Sunday, 13 August 2023

How to Prepare Data for a Neural Network: A Step-by-Step Guide

 How to Prepare Data for a Neural Network: A Step-by-Step Guide

 

Introduction

In this guide, I'll walk you through the steps I took to prepare airline sentiment data for a neural network. The aim is to create a model that predicts whether new comments are positive or negative using word embeddings and a transformer neural network architecture.

 

Step 0: Data Collection

I began by obtaining the 'airline twitter sentiment' data from Data World (https://data.world/datasets/sentiment). This dataset includes customer comments and their associated sentiments.

  

Step 1: Data Cleaning and Text Extraction

First, I extracted customer comments from the 'text' field of the dataset and cleaned them by removing punctuation, numbers, and other irrelevant elements. The cleaned comments were then written to a text file called "saPreprocessSentences.txt." This process was implemented using the following Python code:

 

# saPreprocessClean.py

from saPreprocessClean import clean_string

 

# Load the dataset

df = pd.read_excel('/Users/ARS/ARStensorflow/Airline-SentimentARS1.xlsx')

 

# Clean and preprocess the comments

cleaned_comments = ""

for value in df['text']:

    if isinstance(value, str):

        clean_string = clean_string(value)
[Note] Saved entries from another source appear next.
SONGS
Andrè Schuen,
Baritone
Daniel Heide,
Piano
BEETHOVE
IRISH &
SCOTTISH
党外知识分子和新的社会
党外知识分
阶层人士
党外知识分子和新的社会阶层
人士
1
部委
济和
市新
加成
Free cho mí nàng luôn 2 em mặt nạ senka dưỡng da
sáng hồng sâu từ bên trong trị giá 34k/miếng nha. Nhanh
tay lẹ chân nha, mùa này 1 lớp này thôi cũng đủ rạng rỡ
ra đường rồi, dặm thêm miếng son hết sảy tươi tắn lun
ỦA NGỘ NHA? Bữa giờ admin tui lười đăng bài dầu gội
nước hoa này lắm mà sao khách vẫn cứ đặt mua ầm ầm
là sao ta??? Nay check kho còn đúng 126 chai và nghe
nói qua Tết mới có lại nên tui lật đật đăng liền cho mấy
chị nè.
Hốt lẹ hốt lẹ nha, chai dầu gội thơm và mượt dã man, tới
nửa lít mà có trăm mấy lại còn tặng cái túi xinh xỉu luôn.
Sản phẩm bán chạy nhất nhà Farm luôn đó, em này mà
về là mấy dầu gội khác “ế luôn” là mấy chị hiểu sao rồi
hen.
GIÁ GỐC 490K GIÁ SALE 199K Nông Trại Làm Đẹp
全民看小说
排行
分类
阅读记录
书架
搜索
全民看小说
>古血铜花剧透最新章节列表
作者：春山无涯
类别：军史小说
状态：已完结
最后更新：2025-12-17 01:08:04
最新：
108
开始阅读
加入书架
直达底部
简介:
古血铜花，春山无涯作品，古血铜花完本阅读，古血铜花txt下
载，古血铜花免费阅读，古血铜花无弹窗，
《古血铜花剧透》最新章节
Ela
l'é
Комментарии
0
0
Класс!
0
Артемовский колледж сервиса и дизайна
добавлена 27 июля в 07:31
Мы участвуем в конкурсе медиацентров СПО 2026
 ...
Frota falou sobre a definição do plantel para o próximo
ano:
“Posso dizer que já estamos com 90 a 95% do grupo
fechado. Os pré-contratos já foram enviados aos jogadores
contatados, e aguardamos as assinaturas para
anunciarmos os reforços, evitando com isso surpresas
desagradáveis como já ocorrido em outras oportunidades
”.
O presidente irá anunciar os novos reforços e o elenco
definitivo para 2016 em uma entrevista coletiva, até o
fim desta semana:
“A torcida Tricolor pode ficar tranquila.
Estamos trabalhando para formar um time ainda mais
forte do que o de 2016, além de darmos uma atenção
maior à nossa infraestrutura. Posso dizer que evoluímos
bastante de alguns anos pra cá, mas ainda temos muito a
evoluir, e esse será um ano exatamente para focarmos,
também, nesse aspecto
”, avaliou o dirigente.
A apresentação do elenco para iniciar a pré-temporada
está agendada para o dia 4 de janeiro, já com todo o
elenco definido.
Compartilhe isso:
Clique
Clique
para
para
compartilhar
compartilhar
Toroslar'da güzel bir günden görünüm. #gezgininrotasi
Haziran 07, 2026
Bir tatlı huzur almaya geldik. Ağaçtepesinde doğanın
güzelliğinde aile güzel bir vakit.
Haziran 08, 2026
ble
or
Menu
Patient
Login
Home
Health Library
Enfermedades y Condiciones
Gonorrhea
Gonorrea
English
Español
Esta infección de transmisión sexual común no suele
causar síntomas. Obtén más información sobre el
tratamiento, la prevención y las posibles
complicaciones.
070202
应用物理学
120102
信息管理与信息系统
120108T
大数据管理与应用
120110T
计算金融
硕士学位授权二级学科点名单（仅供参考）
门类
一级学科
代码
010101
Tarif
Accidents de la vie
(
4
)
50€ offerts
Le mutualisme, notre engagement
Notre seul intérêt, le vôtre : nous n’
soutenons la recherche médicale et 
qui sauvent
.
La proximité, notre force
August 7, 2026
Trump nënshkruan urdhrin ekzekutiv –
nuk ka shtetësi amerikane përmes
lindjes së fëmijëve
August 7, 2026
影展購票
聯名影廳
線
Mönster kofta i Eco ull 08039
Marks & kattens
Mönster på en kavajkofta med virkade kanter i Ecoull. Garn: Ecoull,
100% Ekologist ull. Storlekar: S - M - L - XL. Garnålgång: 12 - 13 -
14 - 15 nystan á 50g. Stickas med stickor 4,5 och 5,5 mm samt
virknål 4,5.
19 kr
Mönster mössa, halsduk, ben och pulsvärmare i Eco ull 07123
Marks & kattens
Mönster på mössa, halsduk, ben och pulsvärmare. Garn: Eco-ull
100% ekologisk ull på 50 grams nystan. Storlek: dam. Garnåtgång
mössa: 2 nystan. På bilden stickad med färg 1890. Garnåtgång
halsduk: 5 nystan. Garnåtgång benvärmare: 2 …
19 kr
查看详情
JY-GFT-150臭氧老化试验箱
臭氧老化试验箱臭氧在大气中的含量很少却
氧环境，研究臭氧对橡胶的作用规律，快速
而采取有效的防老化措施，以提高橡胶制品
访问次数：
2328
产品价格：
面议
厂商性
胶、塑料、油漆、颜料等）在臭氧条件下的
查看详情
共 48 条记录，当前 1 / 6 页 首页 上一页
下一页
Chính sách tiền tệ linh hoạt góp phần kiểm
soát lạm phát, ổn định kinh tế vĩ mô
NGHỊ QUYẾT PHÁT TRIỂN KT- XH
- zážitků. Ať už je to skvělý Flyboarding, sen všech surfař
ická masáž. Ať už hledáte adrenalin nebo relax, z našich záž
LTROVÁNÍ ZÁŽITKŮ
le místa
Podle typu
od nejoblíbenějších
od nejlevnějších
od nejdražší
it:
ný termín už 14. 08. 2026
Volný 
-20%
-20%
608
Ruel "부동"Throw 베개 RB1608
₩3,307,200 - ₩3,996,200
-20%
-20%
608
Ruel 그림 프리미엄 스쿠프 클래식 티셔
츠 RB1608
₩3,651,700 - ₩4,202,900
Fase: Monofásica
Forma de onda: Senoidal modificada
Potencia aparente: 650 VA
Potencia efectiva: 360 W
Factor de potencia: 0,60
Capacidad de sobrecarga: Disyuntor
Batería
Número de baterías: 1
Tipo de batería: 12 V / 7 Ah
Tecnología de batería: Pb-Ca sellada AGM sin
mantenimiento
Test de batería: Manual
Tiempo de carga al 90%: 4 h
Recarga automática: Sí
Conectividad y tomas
        cleaned_comments += ' ' + clean_string

 

# Write cleaned comments to file

with open("saPreprocessSentences.txt", "w") as file:

                file.write(cleaned_comments)

 

Step 2: Word Extraction and Cleaning

Next, I extracted individual words from the cleaned comments, further cleaned them, and saved them to a file called "saPreprocessWords.txt." The code to achieve this is as follows:

 

# saPreprocessWords.py

from saPreprocessClean import clean_string

 

# Load the dataset

df = pd.read_excel('/Users/ARS/ARStensorflow/sentimentAnalysis/Airline-SentimentARS1.xlsx')

 

# Extract and preprocess words from comments

with open("saPreprocessWords.txt", "w") as file:

    for value in df['text']:

        if isinstance(value, str):

            words = value.split()

            for word in words:

                clean_word = clean_string(word)

                file.write(f"word={word} cleaned={clean_word}\n")

 

Step 3: Removing Duplicate Entries

To ensure data integrity, I created a batch program called "removeDUP" to remove any duplicate entries from the "saPreprocessWords.txt" file. The cleaned output was saved to "saRemoveDUPOutput.txt."

 

Step 4: Creating Word Embeddings

I converted each unique word into a float value using word2vec embeddings and built a dictionary model to map words to their corresponding vectors. This model was saved as "word2vec_dict_model.model," and the vectors were stored in "saW2Vdict_vectors.txt."

 

# saCreateW2VDictModel.py

from gensim.models import Word2Vec

 

# Load the cleaned word list

with open("saRemoveDUPOutput2.txt", "r", encoding="utf-16-le") as file:

    words = [line.strip().split()[1] for line in file]

 

# Build and train the word2vec model

model = Word2Vec.load("word2vec_dict_model.model")

for new_word in words:

    if any(char.isdigit() for char in new_word):

        print(f"includes number --> {new_word}")

    else:

        model.build_vocab([new_word], update=True)

        model.train([new_word], total_examples=1, epochs=1)

model.save("word2vec_dict_model.model")

model.wv.save_word2vec_format("saW2Vdict_vectors.txt", binary=False)

 

Step 5: Data Transformation and Labeling

I transformed the sentences in "saPreprocessSentences.txt" into word2vec vectors using the dictionary model. I also labeled each sentence based on its sentiment, appending it to the "saW2VXtrainYtrainData.txt" file.

 

# Transform sentences to word2vec vectors and label

def get_w2v_sentence(sentence):

    word_vectors = [model.wv[word] for word in sentence.split() if word in model.wv]

    return word_vectors

 

# Load the word2vec model

model = Word2Vec.load("word2vec_model_updated.model")

 

# Load sentiment data

df = pd.read_excel('/Users/ARS/ARStensorflow/Airline-SentimentARS1.xlsx')

sentiments = []

 

for sentiment_value in df['airline_sentiment']:

    if sentiment_value == "positive":

        sentiments.append(1)

 

with open("saPreprocessSentences.txt", "r") as file:

    with open("saW2VXtrainYtrainData.txt", "w") as file2:

        i = 0

        for line in file:

            sentence = line.strip()

            w2v_sentence_vectors = get_w2v_sentence(sentence)

            w2v_sentence_lists = [vector.tolist() for vector in w2v_sentence_vectors]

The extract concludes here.